The earliest use of MD simulation to model protein flexibility was incorporated into the Dynamic Pharmacophore Model (DPM), using a HIV target [39]. Diverse conformations of a HIV-1 integrase binding site were used to build a consensus pharmacophore based on the positions of bound probe molecules in different structures. The pharmacophore was then used to search a compound library, with impressive results for the experimentally tested compounds (one third of which were found to be inhibitory). The DPM has since been used to find novel inhibitors for the HIV-1 protease [40] and MDM2-p53 protein, using longer simulations [41]. A more recent area of activity employing MD simulation in drug discovery has seen the introduction of the Relaxed Complex Scheme (RCS), whereby multiple computer-generated conformations are subjected to virtual screens [4244]. In the light of the computer-intensive nature of MD simulation, other methods have been developed in order to predict even larger scale conformational changes for drug docking (for example, due to loop motions and hinge-bending mechanisms).

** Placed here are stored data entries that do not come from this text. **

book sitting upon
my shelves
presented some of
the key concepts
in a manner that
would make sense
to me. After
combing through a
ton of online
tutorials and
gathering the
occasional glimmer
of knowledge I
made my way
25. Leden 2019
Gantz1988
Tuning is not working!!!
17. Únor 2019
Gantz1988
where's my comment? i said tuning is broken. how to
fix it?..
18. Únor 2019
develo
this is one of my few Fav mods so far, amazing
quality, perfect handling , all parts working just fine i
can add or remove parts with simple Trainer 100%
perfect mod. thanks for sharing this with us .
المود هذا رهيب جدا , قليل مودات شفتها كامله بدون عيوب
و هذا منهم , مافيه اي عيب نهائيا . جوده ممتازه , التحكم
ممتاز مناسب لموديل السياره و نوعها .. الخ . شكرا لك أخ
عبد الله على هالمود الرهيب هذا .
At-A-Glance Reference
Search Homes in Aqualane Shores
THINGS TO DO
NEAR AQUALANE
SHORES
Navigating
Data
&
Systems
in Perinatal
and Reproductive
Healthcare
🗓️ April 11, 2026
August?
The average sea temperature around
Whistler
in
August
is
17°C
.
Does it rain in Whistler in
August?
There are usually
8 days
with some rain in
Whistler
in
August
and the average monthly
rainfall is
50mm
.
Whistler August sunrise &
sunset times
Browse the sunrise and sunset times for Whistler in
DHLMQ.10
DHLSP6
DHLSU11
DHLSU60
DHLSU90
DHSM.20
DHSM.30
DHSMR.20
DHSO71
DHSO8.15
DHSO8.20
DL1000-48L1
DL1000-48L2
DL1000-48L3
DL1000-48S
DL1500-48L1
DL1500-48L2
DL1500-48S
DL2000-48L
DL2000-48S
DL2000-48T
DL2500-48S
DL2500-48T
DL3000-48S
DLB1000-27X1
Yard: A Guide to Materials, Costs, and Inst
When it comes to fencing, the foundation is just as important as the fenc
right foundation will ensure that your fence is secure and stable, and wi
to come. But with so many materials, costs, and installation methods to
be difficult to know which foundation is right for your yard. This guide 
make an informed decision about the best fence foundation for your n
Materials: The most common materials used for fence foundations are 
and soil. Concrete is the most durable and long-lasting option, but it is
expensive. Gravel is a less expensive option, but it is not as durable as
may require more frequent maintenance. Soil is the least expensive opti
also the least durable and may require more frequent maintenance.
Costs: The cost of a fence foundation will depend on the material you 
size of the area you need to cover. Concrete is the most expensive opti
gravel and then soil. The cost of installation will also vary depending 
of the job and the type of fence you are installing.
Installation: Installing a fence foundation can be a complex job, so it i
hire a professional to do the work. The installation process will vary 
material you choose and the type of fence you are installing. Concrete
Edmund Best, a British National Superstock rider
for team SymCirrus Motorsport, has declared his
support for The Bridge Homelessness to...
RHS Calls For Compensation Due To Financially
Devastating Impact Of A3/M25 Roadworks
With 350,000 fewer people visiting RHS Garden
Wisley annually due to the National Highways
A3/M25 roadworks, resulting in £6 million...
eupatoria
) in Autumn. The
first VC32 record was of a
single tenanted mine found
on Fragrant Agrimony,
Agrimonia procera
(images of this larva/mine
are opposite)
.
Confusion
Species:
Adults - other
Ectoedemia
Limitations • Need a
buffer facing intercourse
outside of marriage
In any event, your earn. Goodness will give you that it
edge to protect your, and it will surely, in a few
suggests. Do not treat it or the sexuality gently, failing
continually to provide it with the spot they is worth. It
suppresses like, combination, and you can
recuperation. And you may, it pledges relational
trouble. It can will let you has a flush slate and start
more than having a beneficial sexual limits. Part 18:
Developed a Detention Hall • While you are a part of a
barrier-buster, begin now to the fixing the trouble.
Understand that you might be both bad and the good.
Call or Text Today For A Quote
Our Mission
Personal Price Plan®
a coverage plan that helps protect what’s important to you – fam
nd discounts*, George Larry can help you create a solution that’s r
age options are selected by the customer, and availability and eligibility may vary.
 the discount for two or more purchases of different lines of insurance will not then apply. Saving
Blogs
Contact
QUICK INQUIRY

These methods, including applications to a DNA-ligand complex [45] and HIV-1 integrase [46], typically identify low-frequency modes of motion that are thought to be responsible for key functional movements (for example, through normal modes analysis or principal component analysis). Perturbation of the protein structure along these modes is then used to generate new conformers, and has been shown to improve both docking accuracy and enrichment in a virtual screening study [47].

In this article, we focus on the RCS, which provides a framework with which to address key issues in ensemble-based docking, which include the generation and selection of representative conformers and the scoring of compounds across the ensemble. We will summarize several successful applications of the RCS, along with a more detailed look at its application to the HIV-1 reverse transcriptase as an example, and some of the ongoing enhancements being developed.


One of the motivations behind the RCS is the understanding that small molecules may bind to receptor conformations that occur relatively rarely and which may therefore elude traditional structure determination methods [44]. Inspired by the success of the DPM, the RCS provides a powerful tool for the discovery of new lead compounds at well-established drug binding sites for which structural data is available. The RCS provides solutions to three key problems in ensemble-based docking: 1) How to produce a diverse ensemble of structures; 2) How to select a reduced set of representative structures; 3) How to score a compound across a set of binding pocket poses.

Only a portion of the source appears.